▸ **What you are asked to do**: Find each line of the material below in which the word "tools" occurs, and return it.

>>>>>

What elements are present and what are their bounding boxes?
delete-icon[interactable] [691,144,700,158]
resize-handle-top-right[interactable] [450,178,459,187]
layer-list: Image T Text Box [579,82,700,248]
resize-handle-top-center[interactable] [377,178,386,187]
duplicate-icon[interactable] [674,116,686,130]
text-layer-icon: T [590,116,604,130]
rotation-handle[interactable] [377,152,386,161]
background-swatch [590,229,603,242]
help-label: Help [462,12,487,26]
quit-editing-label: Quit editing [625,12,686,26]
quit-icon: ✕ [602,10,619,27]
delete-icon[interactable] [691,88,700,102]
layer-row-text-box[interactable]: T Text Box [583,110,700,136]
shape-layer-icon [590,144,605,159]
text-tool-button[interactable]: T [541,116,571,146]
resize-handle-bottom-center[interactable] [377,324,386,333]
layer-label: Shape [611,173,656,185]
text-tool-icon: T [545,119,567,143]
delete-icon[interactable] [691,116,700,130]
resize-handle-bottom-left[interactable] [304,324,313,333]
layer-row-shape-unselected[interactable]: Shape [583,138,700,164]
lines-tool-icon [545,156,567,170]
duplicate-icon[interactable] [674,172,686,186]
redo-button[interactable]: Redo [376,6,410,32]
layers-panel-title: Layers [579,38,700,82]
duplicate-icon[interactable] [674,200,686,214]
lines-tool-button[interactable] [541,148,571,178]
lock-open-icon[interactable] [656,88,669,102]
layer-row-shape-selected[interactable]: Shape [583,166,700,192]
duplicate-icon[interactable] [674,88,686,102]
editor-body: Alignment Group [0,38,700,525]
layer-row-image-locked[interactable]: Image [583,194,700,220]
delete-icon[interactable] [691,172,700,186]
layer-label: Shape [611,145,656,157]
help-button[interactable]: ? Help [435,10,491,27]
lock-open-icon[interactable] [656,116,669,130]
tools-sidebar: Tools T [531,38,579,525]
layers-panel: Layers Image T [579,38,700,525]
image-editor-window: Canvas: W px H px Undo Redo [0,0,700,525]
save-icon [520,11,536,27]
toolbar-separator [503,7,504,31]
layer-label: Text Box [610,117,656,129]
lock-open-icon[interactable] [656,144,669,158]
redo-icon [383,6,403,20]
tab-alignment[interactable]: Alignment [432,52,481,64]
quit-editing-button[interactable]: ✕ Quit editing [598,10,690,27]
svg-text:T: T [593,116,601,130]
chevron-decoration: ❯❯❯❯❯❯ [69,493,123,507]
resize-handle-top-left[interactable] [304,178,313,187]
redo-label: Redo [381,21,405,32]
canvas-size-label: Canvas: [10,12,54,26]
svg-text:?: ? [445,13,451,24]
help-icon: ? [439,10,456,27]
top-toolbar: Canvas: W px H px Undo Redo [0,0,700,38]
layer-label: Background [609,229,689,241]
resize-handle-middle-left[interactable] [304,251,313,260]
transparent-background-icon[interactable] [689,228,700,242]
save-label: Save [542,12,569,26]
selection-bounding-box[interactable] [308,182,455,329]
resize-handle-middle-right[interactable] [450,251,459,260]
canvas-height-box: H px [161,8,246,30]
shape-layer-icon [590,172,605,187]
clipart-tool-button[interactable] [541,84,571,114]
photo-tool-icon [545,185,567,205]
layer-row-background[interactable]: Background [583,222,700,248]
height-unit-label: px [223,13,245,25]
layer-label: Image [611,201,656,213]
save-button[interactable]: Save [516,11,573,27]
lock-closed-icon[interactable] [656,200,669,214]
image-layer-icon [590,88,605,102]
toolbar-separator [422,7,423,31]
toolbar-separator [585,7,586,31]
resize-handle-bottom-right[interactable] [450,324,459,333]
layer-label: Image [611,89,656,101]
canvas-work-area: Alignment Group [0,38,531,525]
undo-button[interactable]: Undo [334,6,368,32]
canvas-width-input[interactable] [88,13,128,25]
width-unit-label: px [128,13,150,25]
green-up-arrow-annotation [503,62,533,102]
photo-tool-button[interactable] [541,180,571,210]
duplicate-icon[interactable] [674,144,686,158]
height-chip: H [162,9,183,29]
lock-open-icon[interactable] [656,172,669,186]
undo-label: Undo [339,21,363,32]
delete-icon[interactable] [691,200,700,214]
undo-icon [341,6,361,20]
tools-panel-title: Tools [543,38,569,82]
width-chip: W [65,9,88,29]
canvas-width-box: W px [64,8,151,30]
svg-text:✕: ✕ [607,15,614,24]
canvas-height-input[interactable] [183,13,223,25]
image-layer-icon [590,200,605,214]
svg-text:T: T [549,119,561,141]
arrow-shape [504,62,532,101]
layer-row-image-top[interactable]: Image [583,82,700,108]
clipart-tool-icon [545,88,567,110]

<<<<<

▸ **Response area**:
tools-sidebar: Tools T [531,38,579,525]
tools-panel-title: Tools [543,38,569,82]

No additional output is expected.